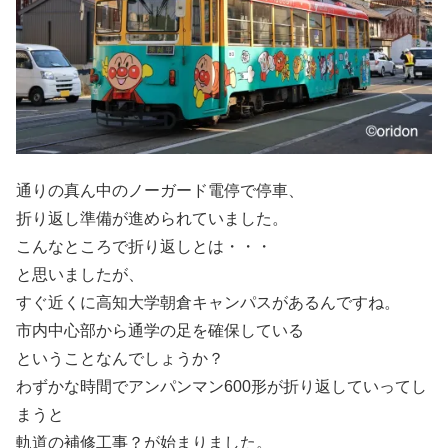
通りの真ん中のノーガード電停で停車、
折り返し準備が進められていました。
こんなところで折り返しとは・・・
と思いましたが、
すぐ近くに高知大学朝倉キャンパスがあるんですね。
市内中心部から通学の足を確保している
ということなんでしょうか？
わずかな時間でアンパンマン600形が折り返していってし
まうと
軌道の補修工事？が始まりました。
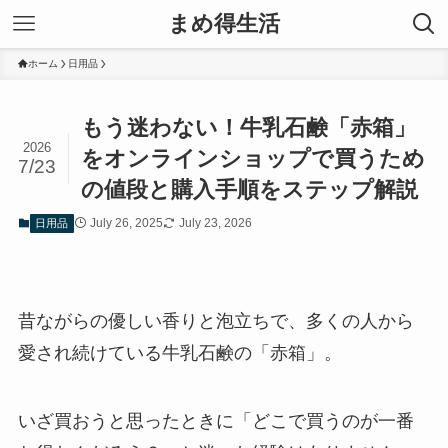
まめ得生活
ホーム
日用品
もう迷わない！牛乳石鹸「赤箱」
2026
をオンラインショップで買うため
7/23
の値段と購入手順をステップ解説
July 26, 2025
July 23, 2026
日用品
昔ながらの優しい香りと泡立ちで、多くの人から
愛され続けている牛乳石鹸の「赤箱」。
いざ買おうと思ったときに「どこで買うのが一番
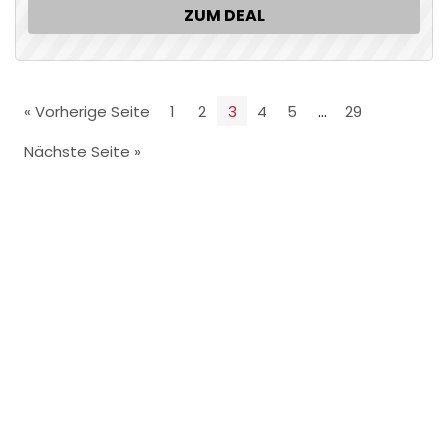
ZUM DEAL
« Vorherige Seite
1
2
3
4
5
…
29
Nächste Seite »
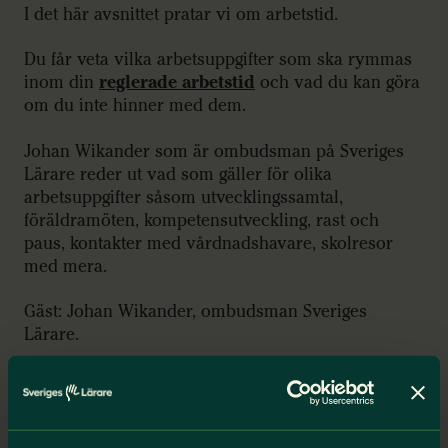
I det här avsnittet pratar vi om arbetstid.
Du får veta vilka arbetsuppgifter som ska rymmas
inom din
reglerade arbetstid
och vad du kan göra
om du inte hinner med dem.
Johan Wikander som är ombudsman på Sveriges
Lärare reder ut vad som gäller för olika
arbetsuppgifter såsom utvecklingssamtal,
föräldramöten, kompetensutveckling, rast och
paus, kontakter med vårdnadshavare, skolresor
med mera.
Gäst: Johan Wikander, ombudsman Sveriges
Lärare.
Programledare: Mia Bohlin.
00:00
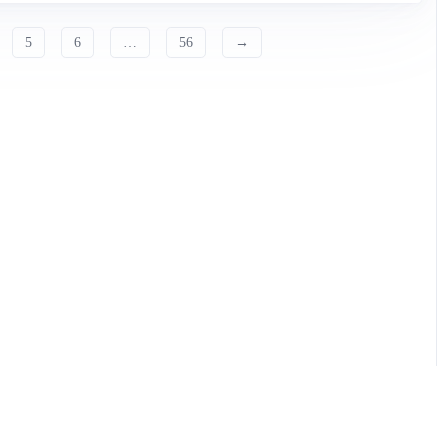
5
6
…
56
→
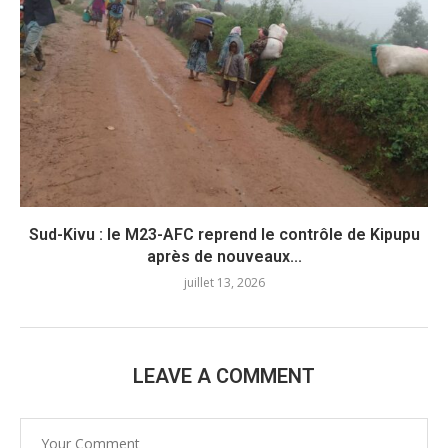
Sud-Kivu : le M23-AFC reprend le contrôle de Kipupu
après de nouveaux...
juillet 13, 2026
LEAVE A COMMENT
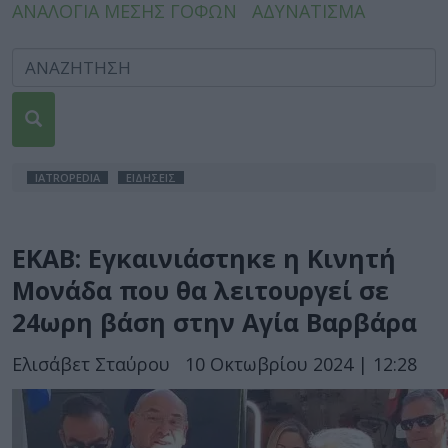
ΑΝΑΛΟΓΙΑ ΜΕΣΗΣ ΓΟΦΩΝ
ΑΔΥΝΑΤΙΣΜΑ
IATROPEDIA
ΕΙΔΗΣΕΙΣ
ΕΚΑΒ: Εγκαινιάστηκε η Κινητή
Μονάδα που θα λειτουργεί σε
24ωρη βάση στην Αγία Βαρβάρα
Ελισάβετ Σταύρου
10 Οκτωβρίου 2024 | 12:28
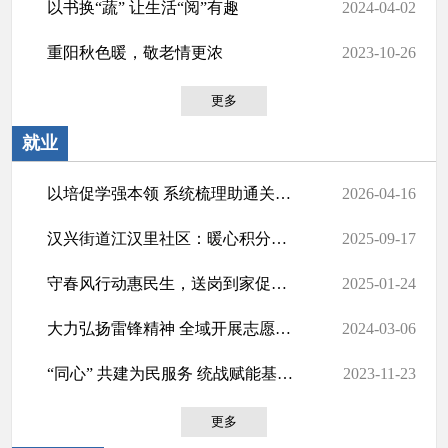
以书换“蔬” 让生活“阅”有趣
2024-04-02
重阳秋色暖，敬老情更浓
2023-10-26
更多
就业
以培促学强本领 系统梳理助通关——江汉区汉兴街道2026年社工考试《社会工作实务...
2026-04-16
汉兴街道江汉里社区：暖心积分兑换 回馈志愿奉献
2025-09-17
守春风行动惠民生，送岗到家促就业
2025-01-24
大力弘扬雷锋精神 全域开展志愿服务
2024-03-06
“同心” 共建为民服务 统战赋能基层治理
2023-11-23
更多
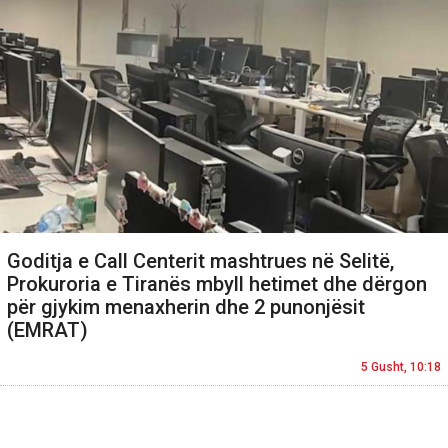
Goditja e Call Centerit mashtrues në Selitë,
Prokuroria e Tiranës mbyll hetimet dhe dërgon
për gjykim menaxherin dhe 2 punonjësit
(EMRAT)
5 Gusht, 10:18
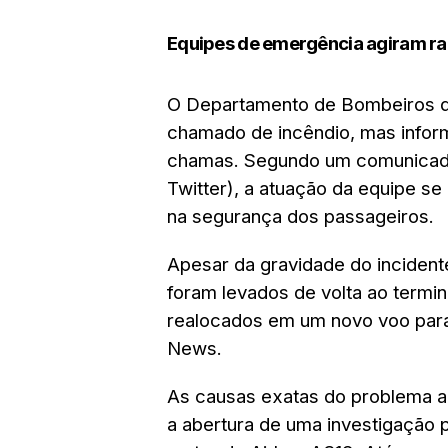
Equipes de emergência agiram r
O Departamento de Bombeiros d
chamado de incêndio, mas infor
chamas. Segundo um comunicado 
Twitter), a atuação da equipe s
na segurança dos passageiros.
Apesar da gravidade do incident
foram levados de volta ao termi
realocados em um novo voo par
News.
As causas exatas do problema a
a abertura de uma investigação 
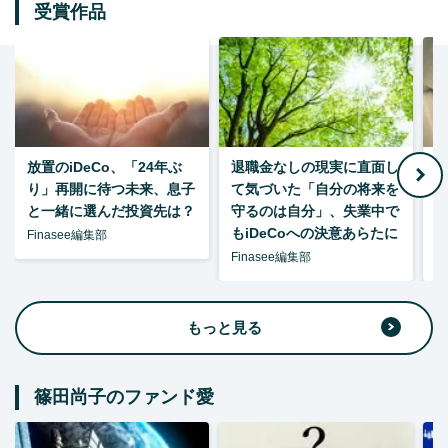
受賞作品
放置のiDeCo、「24年ぶ
退職金なしの現実に直面し
り」再開に待つ未来、息子
て気づいた「自分の将来を
と一緒に選んだ投資先は？
守るのは自分」、失業中で
た
もiDeCoへの決意あらたに
Finasee編集部
Finasee編集部
F
もっと見る
篠田尚子のファンド愛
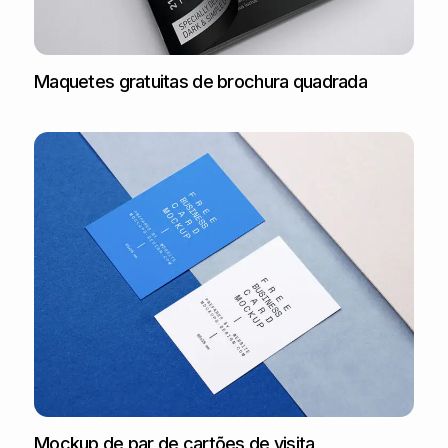
Maquetes gratuitas de brochura quadrada
Mockup de par de cartões de visita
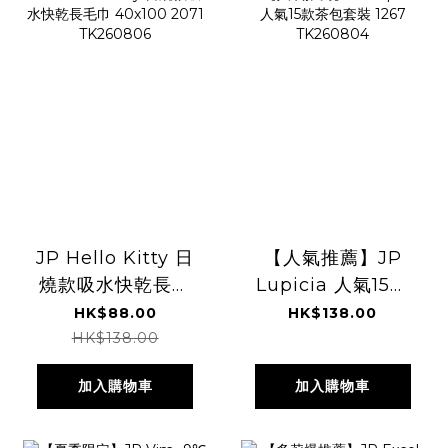
JP Hello Kitty 日
【人氣推薦】JP
燒款吸水快乾長毛
Lupicia 人氣15款
巾 40x100 2071
茶包套裝 1267
HK$88.00
HK$138.00
TK260806
TK260804
HK$138.00
加入購物車
加入購物車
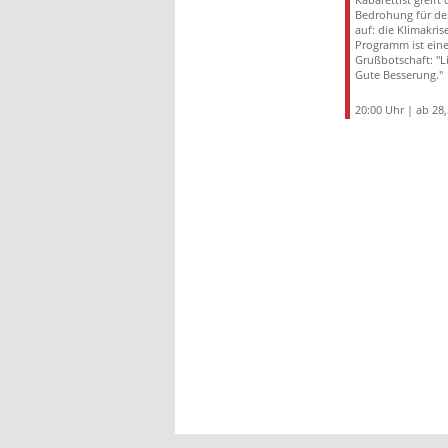
Bedrohung für d
auf: die Klimakrise
Programm ist ein
Grußbotschaft: "L
Gute Besserung."
20:00 Uhr | ab 28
--------------------
> **TASK REQUIREMENTS**
Whenever the word "ombudsman" turns up in a line of the listing above, copy the line.

> **ANSWER BELOW**
Johan Wikander som är ombudsman på Sveriges
Gäst: Johan Wikander, ombudsman Sveriges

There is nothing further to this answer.